Africa-focused Gem Diamonds (LON:GEMD) has found a 442 carat type II rough at its iconic Letšeng mine in Lesotho.
The diamond, the company said, is one of the largest gem quality rocks that have been recovered this year.
Chief executive Clifford Elphick said a portion of the proceeds from the sale of the diamond will be used to fund a special community project approved by the Lesotho government.
Since acquiring Letšeng in 2006, Gem Diamonds has found more than 60 white gem quality diamonds over 100 carats each, which makes the mine the world’s highest dollar per carat kimberlite diamond operation.
The last stone over 100 carats Gem Diamonds unearthed at the mine was a 183-carat white, Type IIa rock, in February.
At an average elevation of 3,100 metres (10,000 feet) above sea level, Letšeng is also one of the world’s highest diamond mines.

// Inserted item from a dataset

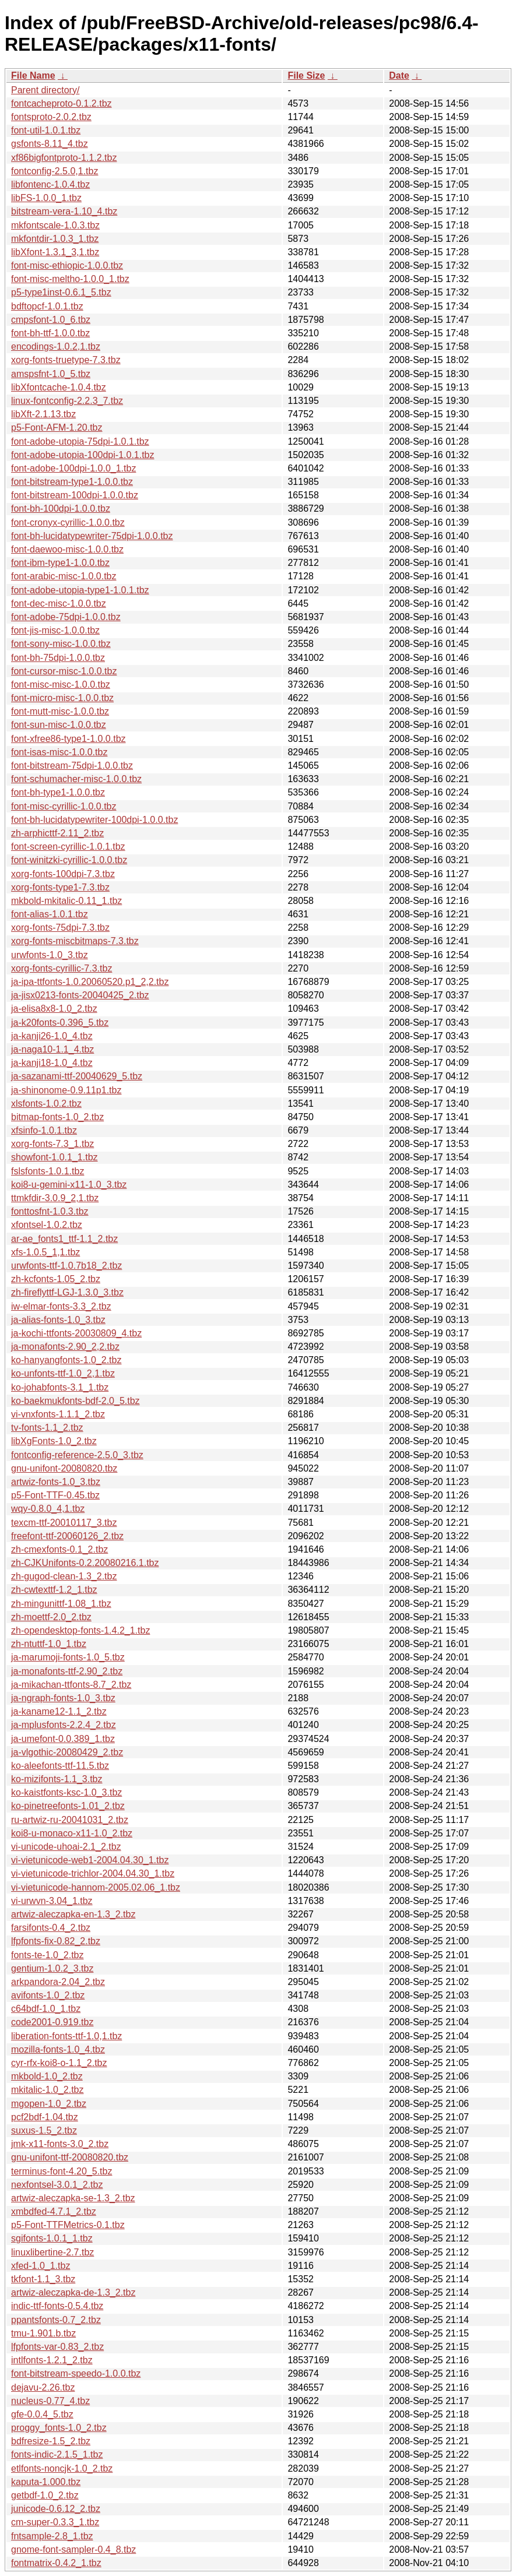 The image size is (516, 2576). What do you see at coordinates (50, 184) in the screenshot?
I see `libfontenc-1.0.4.tbz` at bounding box center [50, 184].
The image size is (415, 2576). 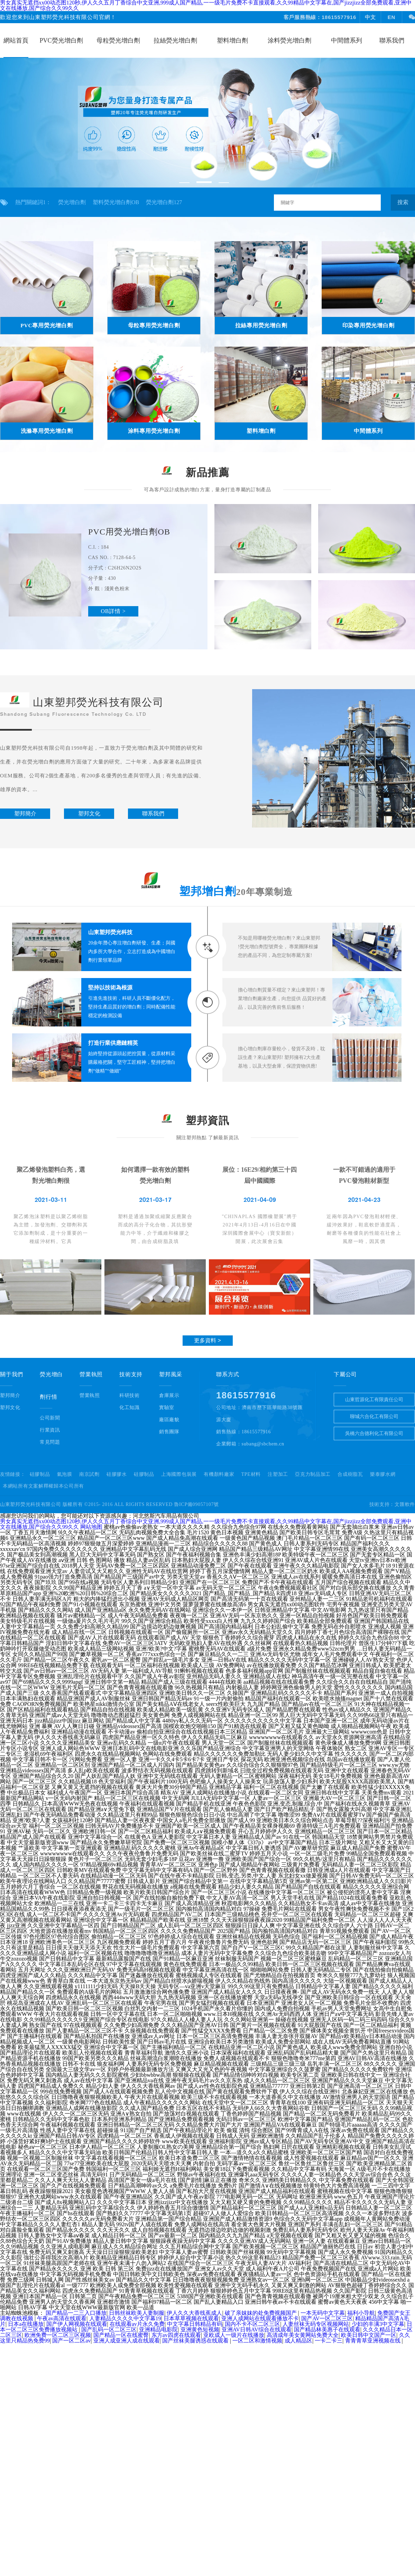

The biggest rough ever found was the 3,106-carat Cullinan, dug near Pretoria, South Africa, in 1905. It was later cut into several stones, including the First Star of Africa and the Second Star of Africa, which are part of Britain’s Crown Jewels held in the Tower of London.
Lucara Diamond’s (TSX:LUC) 1,758-carat Sewelô, found in 2019, holds the second-biggest diamond in record title, while the same company’s 1,109-carat Lesedi La Rona and the 995-carat Excelsior are considered the third- and fourth-largest diamonds ever found.
In October, Gem Diamonds announced that the Lesotho government had renewed the Letšeng mining lease for another 10 years, and granted it exclusive rights for further renewals.